◆ WHAT YOU WILL DO ◆
Go through the data below and return each line where the string "partidos" occurs.

◆ DATASET ◆
----
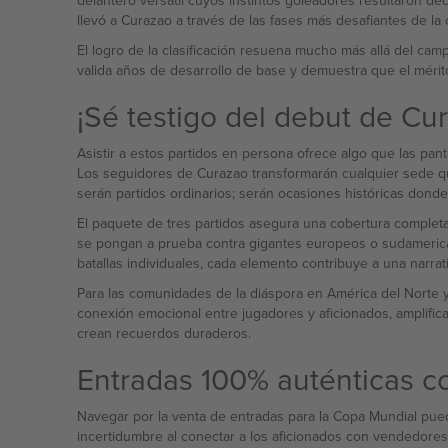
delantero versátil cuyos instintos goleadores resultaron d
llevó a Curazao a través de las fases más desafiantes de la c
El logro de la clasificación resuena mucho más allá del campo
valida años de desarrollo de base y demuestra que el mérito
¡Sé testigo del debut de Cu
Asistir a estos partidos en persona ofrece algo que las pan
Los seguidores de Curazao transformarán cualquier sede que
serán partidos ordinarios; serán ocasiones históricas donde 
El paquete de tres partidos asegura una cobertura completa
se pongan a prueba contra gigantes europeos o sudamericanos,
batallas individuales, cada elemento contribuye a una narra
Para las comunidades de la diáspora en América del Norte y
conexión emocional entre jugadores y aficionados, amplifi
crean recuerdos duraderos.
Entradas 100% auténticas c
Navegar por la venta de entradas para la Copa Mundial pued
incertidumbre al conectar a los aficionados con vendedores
----
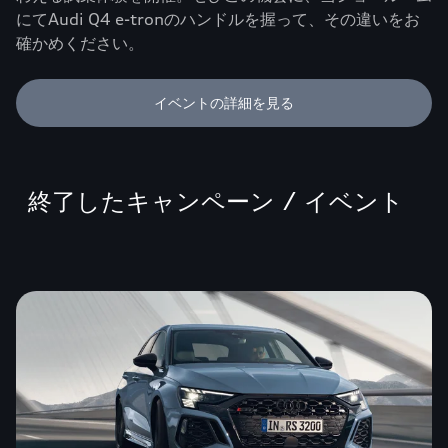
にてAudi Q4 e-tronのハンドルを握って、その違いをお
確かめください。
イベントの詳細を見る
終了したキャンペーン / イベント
----
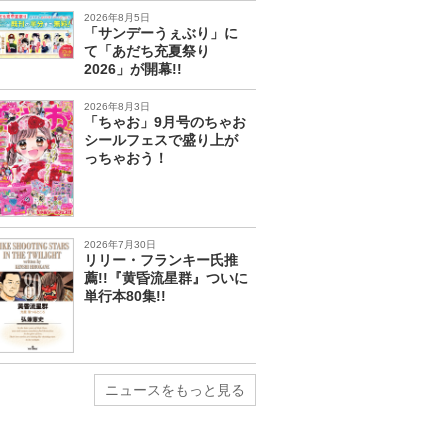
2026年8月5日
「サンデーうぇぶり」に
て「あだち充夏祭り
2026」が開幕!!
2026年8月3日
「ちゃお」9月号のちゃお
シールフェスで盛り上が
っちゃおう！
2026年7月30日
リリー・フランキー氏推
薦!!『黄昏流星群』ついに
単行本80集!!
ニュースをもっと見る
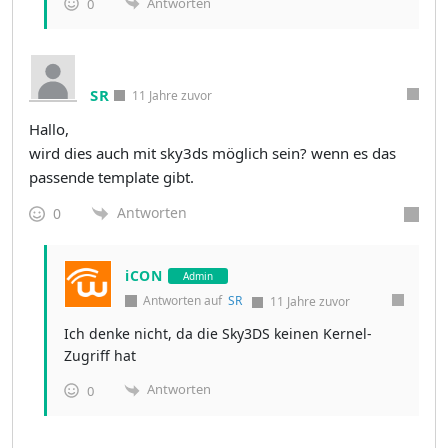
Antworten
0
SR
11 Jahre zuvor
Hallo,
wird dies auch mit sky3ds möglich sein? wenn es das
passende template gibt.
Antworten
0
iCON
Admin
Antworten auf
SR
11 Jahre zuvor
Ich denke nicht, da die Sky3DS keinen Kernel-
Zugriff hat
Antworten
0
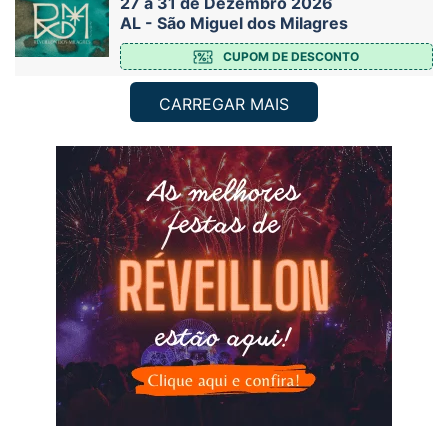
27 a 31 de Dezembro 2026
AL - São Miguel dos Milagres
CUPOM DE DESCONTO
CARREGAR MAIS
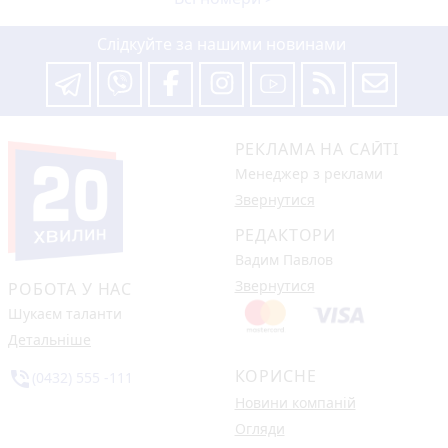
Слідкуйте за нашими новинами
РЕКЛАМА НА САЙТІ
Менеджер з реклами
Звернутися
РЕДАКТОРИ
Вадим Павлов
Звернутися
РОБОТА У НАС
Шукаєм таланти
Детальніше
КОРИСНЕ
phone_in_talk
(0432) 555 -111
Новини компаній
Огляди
----
◆ REPLY ◆
Asistir a estos partidos en persona ofrece algo que las pan
serán partidos ordinarios; serán ocasiones históricas donde 
El paquete de tres partidos asegura una cobertura completa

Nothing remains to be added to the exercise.